Tutorial (sorta): Crochet Garlands
Making little motifs is fun and a great way to use up scraps of yarn that would otherwise sit around collecting dust or end up being tossed out. But what are you gonna do with a bunch of motifs? Make a garland, of course. All you have to do is find some motif patterns, bust ‘em out, and connect them all together with a chain.
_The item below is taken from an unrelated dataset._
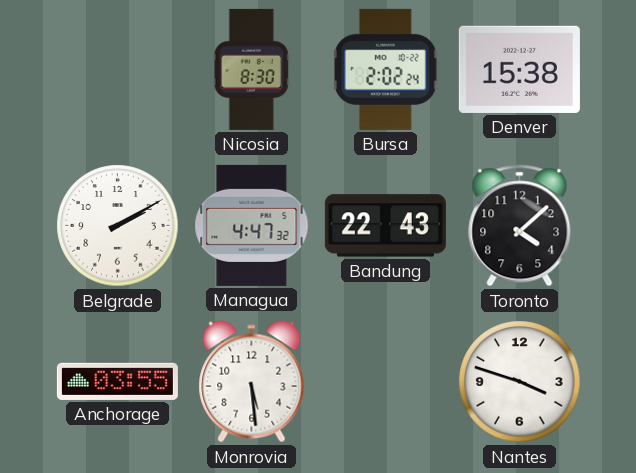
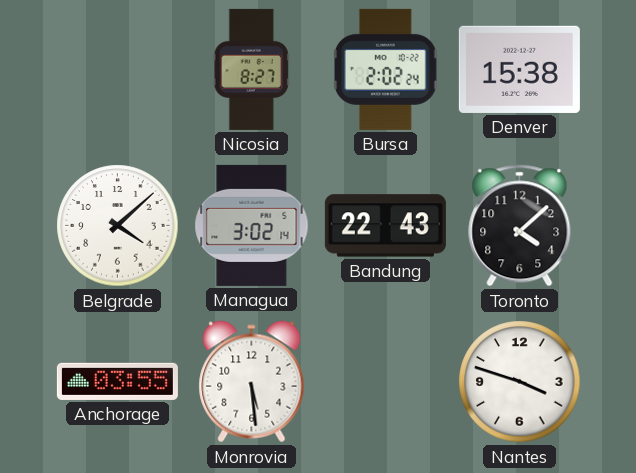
Nicosia: 8:30 -> 8:27
Belgrade: 2:10 -> 4:08
Managua: 4:47 -> 3:02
Here are some links to motif patterns:
flower in a circle
star in a star
circle in a square
golden season motif
half granny motif
Okay, that’s plenty for now (there are TONS of free motif patterns on the web). When making the motifs, use the same weight/ply of yarn (and hook) for the whole works, regardless of what each individual motif instructions say. Motifs look especially striking when you use a different color thread for each round. So now you have all your lovely motifs made. Decide how far apart you’d like them. Let’s say you want 20 chains between each motif. To start, chain 5. Now slip stitch into your beginning chain (this makes a nice hanging loop). Next, make your 20 chains. Grab your first motif and decide where you want it connected to your chain. Insert your hook into your motif (into a stitch or space, depending) from front to back. Yarn over, draw the loop through, and make a single crochet. Chain 20, connect your next motif. Keep on going in this manner. When you have made your last 20 chains, chain 5 more and slip stitch into the 5th chain from the hook (to make hanging loop). Finish off. Weave in chain ends. Done!
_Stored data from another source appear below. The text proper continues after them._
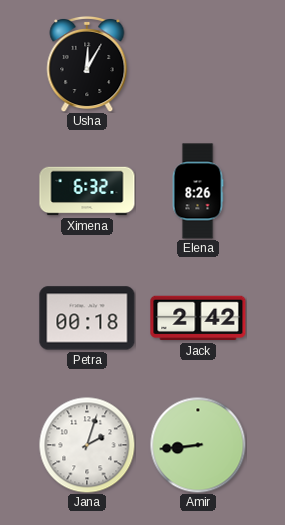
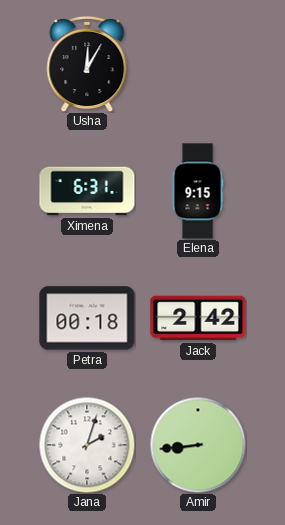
Ximena: 6:32 -> 6:31
Elena: 8:26 -> 9:15
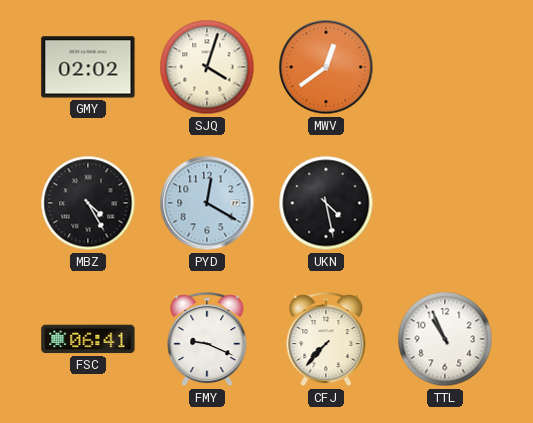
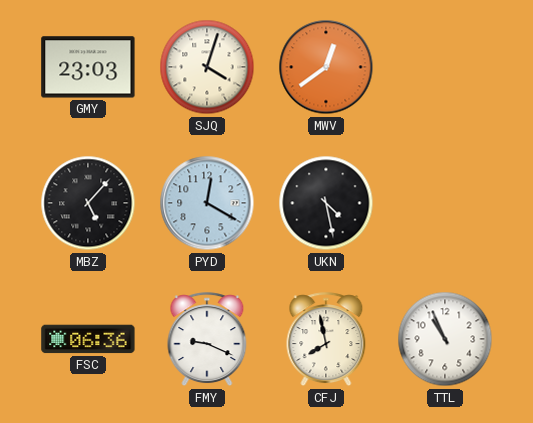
GMY: 02:02 -> 23:03
MBZ: 4:25 -> 5:07
FSC: 06:41 -> 06:36
CFJ: 7:37 -> 7:58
You may encounter a situation in which you want to connect the whole top of a motif to the chain (as in a square or a triangle). Simple — you can either connect motifs with a single crochet in each corner, or just single crochet into each stitch across the top. If you are feeling adventurous, you could make a decorative edging instead of just a plain old chain (Do not make the hanging loops if you plan on taking this route). All you have to do is find an edging you like, and when you get to the end of your chain, turn your work to crochet back across the foundation chain.
You can see in the picture above that I connected all my motifs, turned my work, then half-double crocheted all the way across to the beginning again. You could do scallops, picots, loops, or whatever tickles your fancy. I guess this is more of an obvious how-to rather than a full-blown tutorial, but I hope it inspires you to make your own!